Die Banken werden die Urteile ignorieren

Fachartikel

Angela Wehrt. Rechtsanwältin in Hamburg-Neugraben. hat die beiden BGH-Urteile zur Kreditkündigung (siehe rechte Seite) erstritten und erklärt hier. was sie für die Bankkunden bedeuten.

hm: Sie haben zwei richtungweisende Urteile beim Bundesgerichtshof erstritten - Bankkunden können Kredite trotz Zinsfestschreibungsfrist vorzeitig tilgen. Was bedeuten diese Richtersprüche für Kreditnehmer?

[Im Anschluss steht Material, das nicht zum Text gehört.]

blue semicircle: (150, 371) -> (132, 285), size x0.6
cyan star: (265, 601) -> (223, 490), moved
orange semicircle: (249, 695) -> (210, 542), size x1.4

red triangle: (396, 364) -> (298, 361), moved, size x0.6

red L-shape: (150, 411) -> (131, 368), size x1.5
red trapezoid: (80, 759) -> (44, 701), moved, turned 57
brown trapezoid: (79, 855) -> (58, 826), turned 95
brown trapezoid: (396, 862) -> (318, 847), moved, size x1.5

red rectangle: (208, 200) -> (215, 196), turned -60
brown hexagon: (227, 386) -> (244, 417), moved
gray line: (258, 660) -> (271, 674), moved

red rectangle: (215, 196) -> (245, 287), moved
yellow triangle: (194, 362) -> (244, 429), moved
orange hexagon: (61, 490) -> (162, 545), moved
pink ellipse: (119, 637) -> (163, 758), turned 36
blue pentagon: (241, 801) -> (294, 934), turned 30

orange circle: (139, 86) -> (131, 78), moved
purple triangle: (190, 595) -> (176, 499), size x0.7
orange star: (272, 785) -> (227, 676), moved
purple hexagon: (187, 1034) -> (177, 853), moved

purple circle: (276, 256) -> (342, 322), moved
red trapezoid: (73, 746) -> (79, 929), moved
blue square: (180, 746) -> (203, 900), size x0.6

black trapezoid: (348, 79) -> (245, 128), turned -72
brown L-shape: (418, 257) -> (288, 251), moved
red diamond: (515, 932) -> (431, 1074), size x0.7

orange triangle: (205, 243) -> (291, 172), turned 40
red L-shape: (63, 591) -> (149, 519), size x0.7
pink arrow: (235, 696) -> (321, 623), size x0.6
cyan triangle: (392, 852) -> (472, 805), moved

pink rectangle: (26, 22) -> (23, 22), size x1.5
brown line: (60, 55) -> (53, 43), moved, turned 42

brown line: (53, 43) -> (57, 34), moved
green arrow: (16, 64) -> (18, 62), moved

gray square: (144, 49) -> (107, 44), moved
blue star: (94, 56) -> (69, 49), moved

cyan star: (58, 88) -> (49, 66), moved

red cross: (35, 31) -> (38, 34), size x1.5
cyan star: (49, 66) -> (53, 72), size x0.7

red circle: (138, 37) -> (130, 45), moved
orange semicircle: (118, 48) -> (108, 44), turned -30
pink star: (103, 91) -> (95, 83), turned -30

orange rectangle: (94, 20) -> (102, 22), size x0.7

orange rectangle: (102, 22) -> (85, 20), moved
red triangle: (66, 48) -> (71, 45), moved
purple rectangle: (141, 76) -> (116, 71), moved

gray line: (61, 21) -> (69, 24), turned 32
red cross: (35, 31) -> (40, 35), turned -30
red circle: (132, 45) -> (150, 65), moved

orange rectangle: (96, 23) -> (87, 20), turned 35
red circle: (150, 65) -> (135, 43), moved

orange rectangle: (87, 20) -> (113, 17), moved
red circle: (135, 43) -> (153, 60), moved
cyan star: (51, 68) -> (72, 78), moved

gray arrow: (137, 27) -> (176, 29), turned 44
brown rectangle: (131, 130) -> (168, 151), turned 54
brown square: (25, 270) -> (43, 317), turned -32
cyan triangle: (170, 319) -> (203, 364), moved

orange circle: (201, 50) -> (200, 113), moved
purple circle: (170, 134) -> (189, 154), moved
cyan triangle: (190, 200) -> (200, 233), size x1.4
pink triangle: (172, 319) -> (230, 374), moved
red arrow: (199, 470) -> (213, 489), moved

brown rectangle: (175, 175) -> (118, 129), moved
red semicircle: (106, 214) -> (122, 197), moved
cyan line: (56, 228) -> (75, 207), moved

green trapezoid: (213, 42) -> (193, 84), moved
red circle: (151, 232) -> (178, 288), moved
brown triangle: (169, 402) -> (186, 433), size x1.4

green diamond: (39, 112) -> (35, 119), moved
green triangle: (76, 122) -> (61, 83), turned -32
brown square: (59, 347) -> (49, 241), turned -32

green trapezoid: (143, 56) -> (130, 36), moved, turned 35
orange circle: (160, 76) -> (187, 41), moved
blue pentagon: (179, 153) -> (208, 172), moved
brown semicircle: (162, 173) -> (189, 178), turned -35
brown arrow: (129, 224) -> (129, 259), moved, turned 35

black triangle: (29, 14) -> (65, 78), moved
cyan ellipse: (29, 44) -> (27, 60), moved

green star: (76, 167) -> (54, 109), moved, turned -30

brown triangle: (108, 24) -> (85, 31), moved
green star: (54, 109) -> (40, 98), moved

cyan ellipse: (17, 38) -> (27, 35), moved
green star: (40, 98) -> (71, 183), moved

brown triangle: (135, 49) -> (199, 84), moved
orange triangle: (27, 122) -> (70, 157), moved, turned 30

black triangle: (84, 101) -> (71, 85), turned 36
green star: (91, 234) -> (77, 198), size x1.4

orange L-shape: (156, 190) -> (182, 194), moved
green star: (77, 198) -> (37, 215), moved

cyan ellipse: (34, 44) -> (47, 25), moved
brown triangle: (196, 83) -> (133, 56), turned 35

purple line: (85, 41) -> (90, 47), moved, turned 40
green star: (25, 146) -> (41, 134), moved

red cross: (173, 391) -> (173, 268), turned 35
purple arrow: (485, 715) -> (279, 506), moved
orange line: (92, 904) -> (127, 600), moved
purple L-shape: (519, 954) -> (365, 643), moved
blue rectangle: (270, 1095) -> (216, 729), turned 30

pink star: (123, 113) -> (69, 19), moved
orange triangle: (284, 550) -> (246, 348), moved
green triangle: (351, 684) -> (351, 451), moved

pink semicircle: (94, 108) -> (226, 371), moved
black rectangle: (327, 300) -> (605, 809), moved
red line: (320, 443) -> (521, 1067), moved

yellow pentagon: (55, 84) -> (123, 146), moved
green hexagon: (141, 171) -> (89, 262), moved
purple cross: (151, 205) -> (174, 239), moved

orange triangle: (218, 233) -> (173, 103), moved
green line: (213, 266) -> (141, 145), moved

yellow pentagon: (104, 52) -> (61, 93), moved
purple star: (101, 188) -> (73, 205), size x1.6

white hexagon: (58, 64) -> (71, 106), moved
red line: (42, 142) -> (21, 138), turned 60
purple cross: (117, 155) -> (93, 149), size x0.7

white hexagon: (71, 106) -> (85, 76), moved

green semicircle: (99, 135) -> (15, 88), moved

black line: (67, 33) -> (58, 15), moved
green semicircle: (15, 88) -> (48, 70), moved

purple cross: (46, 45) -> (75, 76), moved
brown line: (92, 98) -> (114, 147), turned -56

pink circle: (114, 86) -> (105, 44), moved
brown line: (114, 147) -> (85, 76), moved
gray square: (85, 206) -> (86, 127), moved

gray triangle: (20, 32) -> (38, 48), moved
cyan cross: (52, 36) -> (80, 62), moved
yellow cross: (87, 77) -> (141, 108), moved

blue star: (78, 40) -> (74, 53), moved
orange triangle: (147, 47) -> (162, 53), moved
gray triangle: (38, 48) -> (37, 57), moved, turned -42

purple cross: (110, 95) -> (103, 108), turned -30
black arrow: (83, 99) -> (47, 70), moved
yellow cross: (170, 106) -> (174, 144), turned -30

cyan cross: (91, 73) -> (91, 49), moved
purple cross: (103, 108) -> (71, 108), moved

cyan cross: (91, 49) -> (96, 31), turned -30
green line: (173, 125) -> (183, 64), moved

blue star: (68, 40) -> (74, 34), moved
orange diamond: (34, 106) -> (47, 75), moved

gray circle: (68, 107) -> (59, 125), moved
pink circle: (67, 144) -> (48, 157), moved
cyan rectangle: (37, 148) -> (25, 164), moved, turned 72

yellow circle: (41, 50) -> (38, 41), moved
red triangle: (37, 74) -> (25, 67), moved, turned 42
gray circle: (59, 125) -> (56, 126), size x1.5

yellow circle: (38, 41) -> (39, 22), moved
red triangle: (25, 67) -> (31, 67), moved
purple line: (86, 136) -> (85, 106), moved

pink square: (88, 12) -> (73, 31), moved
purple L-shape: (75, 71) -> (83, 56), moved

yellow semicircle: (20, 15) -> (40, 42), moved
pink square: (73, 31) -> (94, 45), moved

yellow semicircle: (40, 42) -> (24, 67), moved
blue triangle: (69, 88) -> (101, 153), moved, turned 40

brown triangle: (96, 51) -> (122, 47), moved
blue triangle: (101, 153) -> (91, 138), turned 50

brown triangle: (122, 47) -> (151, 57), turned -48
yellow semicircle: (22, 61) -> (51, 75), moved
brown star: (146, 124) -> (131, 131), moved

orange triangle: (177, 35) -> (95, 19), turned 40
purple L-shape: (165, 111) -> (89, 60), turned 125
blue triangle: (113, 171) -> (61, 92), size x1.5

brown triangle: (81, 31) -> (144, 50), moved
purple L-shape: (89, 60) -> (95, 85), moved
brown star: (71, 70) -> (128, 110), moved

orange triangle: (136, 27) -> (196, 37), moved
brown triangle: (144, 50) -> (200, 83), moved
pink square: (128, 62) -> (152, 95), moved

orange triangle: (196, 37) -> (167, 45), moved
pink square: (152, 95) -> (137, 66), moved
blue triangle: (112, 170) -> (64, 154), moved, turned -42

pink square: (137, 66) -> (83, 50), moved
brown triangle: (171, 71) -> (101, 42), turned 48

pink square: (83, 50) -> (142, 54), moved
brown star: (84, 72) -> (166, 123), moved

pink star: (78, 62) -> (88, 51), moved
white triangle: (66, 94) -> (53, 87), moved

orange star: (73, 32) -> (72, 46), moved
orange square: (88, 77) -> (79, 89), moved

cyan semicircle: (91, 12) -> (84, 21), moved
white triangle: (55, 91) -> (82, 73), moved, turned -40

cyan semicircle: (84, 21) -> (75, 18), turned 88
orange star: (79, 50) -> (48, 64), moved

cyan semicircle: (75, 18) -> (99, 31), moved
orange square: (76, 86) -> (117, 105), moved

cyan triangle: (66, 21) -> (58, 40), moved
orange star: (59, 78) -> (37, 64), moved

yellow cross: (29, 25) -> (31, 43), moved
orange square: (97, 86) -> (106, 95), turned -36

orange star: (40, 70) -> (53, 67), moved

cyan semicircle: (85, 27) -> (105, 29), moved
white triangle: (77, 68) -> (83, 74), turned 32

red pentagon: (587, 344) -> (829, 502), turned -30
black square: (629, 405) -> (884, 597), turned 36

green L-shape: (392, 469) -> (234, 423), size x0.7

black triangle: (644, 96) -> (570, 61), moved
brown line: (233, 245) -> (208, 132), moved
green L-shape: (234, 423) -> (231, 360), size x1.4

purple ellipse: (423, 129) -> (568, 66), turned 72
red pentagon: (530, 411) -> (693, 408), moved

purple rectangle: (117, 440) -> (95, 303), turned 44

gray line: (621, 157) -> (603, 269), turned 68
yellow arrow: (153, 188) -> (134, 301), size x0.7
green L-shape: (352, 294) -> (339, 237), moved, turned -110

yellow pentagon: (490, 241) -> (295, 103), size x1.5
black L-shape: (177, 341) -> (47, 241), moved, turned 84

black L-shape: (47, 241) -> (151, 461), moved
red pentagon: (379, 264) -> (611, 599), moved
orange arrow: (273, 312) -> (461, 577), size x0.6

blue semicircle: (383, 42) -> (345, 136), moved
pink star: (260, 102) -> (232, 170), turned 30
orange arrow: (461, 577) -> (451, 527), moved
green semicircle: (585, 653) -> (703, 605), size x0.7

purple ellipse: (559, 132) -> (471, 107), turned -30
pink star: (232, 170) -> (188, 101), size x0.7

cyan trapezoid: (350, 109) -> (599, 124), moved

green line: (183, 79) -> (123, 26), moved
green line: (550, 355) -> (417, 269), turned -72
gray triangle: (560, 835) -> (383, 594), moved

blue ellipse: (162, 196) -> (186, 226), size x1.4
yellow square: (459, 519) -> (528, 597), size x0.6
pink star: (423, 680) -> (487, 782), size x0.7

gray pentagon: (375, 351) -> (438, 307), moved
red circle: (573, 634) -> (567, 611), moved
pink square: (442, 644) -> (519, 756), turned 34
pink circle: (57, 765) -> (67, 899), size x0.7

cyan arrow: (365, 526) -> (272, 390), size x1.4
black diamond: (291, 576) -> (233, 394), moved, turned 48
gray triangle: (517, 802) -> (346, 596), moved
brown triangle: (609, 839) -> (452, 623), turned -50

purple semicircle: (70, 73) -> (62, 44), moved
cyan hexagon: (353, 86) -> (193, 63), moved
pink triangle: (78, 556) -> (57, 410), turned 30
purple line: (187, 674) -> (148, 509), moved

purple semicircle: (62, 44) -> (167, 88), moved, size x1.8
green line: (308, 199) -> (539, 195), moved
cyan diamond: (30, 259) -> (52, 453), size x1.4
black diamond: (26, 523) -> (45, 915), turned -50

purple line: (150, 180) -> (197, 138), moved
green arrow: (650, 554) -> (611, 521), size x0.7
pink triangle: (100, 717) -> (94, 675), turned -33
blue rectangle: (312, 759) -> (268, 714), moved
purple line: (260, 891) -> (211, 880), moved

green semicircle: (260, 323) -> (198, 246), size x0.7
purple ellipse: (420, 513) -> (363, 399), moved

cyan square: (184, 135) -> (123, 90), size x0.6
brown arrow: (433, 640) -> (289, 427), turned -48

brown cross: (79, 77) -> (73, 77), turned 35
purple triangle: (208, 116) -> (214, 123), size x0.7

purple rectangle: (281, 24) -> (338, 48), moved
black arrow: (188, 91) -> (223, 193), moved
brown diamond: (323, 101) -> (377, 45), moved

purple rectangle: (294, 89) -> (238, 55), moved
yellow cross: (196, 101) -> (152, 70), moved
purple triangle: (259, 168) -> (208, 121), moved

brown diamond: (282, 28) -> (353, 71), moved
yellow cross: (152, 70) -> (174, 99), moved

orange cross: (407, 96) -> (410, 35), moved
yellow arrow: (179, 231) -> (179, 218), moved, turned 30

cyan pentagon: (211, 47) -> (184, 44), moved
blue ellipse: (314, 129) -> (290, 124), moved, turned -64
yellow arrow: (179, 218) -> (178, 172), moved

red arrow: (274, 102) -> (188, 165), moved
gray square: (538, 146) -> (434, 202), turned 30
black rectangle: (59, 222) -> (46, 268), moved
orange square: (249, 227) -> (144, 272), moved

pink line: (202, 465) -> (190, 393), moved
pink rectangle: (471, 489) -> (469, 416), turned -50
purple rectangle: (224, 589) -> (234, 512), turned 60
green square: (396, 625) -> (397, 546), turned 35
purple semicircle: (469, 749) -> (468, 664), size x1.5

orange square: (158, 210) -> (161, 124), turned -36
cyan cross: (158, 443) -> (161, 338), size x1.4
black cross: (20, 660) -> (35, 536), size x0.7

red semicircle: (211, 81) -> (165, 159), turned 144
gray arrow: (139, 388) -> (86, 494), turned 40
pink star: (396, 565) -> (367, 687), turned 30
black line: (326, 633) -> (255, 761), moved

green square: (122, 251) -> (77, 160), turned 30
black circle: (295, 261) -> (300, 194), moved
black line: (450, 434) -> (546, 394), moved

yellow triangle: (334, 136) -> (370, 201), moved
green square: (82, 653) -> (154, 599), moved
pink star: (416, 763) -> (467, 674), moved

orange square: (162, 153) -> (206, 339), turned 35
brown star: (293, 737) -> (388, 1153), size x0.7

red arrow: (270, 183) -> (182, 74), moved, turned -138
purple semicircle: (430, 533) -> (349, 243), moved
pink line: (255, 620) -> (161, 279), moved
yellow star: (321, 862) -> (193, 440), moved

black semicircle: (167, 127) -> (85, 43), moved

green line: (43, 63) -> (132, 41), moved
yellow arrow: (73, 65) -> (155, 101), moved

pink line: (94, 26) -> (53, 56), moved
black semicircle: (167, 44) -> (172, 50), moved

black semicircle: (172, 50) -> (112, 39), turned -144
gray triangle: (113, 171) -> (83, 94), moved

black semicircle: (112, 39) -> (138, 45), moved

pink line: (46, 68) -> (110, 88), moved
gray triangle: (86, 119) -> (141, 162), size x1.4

Wehrt: Dreierlei! Erstens: Wer eine belastete Immobilie verkauft, kann den Restkredit jetzt mit dem Verkaufserlös tilgen. Zweitens: Darlehensnehmer sind nicht mehr an ihre Bank gebunden, wenn diese einen höheren Kredit ablehnt; sie können zur Konkurrenz gehen und ihr Kreditkonto bei der alten Bank ausgleichen. In beiden Fällen müssen sie der alten Bank den entgangenen Gewinn ersetzen, indem sie eine Vorfälligkeitsentschädigung zahlen. In Zusammenhang damit steht die dritte Konsequenz der Urteile: Die Bank darf sich dabei nicht ungerechtfertigt bereichern; der Bundesgerichtshof hat zwei Rechenmodelle zur Ermittlung einer angemessenen Entschädigung vorgegeben (siehe rechte Seite).

hm: Die Banken haben sich ja auch schon früher auf vorzeitige Tilgung eingelassen, dafür aber zum Teil horrende Vorfälligkeitsentschädigungen kassiert und sich dafür das Einverständnis des Kunden schriftlich geben lassen. Können die Bankkunden das zuviel gezahlte Geld zurückverlangen?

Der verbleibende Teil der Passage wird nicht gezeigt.